Rich Lumelleau: What question do you wish more people asked you about money or just asked about money? What question do you wish people were more curious about?
Mark Matson: You've asked so many great questions. I have never had that question. I have never, let me think. What do I wish they would ask me about? I wish they would ask me how to use money as a way to create fulfillment and love and connection in life because money so many times can cause jealousy, anger and resentment, even in family members. If people would focus more on how can I use money as a powerful tool to make the world a better place, that would be an awesome question, one that's worth spending a lifetime answering.
Rich Lumelleau: It's a great answer. Well, Mark Matson, thank you so much for the time. Obviously, as I said at the beginning, he's written a number of books that are great to read, and there's so many other mediums where you can find his work.
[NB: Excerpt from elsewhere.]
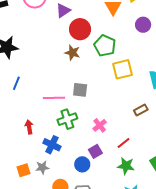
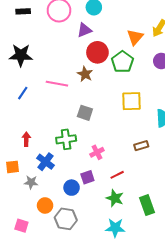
green pentagon: (105, 46) -> (122, 62), moved
pink line: (54, 98) -> (57, 84), moved
orange square: (23, 170) -> (12, 167), moved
Mark, thank you very much for coming on Motley Fool Conversations.
Mark Matson: Thanks so much. That was a blast.
Mac Greer: As always, people on the program may have interest in the stocks they talk about, and the Motley Fool may have formal recommendations for or against, so don't buy or sell stocks based solely on what you hear. All personal finance content follows Motley Fool editorial standards and is not approved by advertisers. Advertisements are sponsored content and provided for informational purposes only. To see our full advertising disclosure, please check out our show notes. For the Motley Fool Money team, I'm Mac Greer. Thanks for listening, and we will see you tomorrow.